+++ Recorded information +++
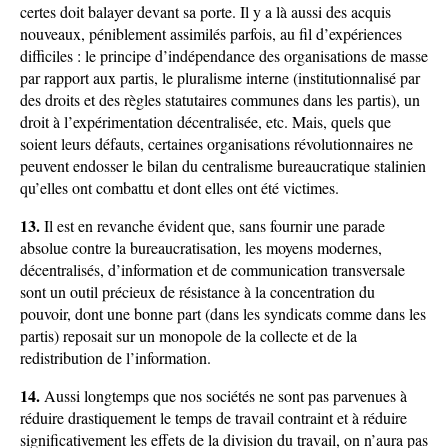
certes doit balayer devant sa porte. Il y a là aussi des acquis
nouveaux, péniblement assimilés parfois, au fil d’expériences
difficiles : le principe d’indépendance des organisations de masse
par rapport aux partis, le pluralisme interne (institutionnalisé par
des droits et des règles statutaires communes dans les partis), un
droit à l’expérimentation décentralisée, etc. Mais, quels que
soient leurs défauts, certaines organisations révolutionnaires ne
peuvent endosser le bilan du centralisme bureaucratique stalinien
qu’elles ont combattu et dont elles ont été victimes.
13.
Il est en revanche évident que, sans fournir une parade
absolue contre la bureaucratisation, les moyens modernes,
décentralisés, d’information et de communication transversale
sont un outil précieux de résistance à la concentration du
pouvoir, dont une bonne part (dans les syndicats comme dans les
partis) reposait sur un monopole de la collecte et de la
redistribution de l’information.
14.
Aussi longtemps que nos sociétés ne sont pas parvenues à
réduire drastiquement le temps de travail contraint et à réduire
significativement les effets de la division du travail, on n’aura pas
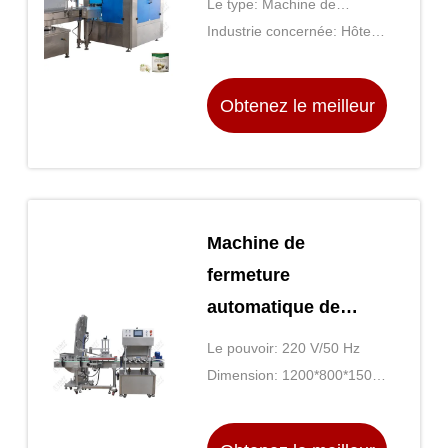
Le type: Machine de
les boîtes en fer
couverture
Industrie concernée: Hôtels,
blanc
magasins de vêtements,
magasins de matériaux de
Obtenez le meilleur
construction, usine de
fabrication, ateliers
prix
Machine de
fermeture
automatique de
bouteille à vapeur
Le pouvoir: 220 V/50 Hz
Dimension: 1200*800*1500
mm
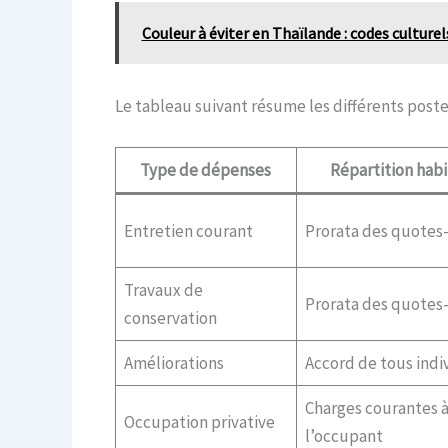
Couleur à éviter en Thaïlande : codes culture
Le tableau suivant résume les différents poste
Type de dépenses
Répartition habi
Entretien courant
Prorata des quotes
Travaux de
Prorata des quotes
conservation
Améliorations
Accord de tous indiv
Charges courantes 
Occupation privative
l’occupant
+++
+++ Recorded information +++
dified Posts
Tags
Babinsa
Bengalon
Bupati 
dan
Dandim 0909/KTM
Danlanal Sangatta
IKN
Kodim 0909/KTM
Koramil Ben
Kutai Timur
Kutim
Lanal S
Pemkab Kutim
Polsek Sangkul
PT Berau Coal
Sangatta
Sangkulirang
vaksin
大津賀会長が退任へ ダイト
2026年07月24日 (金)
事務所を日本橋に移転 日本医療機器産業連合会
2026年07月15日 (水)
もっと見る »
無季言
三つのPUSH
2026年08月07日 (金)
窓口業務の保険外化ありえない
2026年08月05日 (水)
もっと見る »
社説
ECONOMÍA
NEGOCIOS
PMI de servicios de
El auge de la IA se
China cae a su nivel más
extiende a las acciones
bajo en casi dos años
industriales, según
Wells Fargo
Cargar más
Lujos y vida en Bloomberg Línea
+++
+++ Recorded information +++
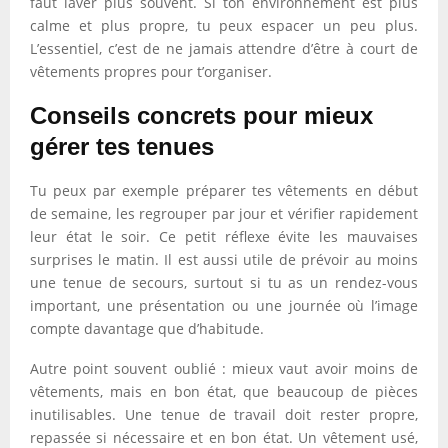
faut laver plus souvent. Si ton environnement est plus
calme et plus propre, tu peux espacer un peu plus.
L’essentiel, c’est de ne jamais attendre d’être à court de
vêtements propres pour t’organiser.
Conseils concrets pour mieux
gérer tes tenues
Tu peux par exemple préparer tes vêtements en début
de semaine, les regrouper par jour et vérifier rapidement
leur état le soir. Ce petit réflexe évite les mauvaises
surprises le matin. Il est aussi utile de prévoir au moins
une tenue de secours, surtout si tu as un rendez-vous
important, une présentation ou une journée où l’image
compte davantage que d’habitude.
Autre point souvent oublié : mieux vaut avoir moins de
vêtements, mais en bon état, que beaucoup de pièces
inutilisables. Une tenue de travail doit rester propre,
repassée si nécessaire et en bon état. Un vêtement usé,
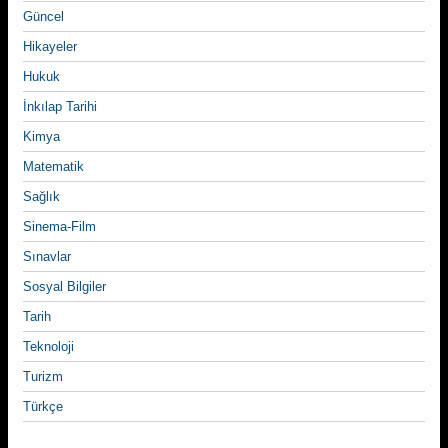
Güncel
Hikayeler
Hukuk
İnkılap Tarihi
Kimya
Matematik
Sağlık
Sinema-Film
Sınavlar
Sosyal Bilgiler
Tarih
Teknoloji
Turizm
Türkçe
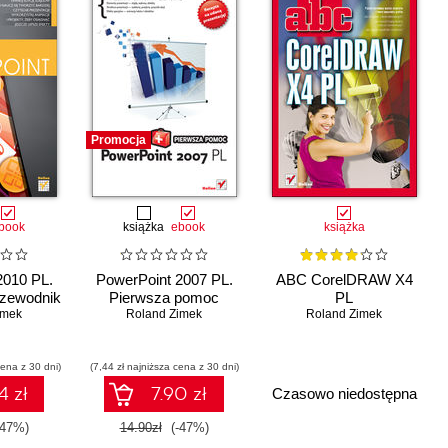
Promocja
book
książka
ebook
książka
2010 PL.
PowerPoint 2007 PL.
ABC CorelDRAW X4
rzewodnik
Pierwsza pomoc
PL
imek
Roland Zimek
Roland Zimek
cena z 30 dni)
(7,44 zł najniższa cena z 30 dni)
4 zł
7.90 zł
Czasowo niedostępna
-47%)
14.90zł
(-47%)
+++
Show all lines above holding the word "mieux".

*Answer to this task:*
Conseils concrets pour mieux
Autre point souvent oublié : mieux vaut avoir moins de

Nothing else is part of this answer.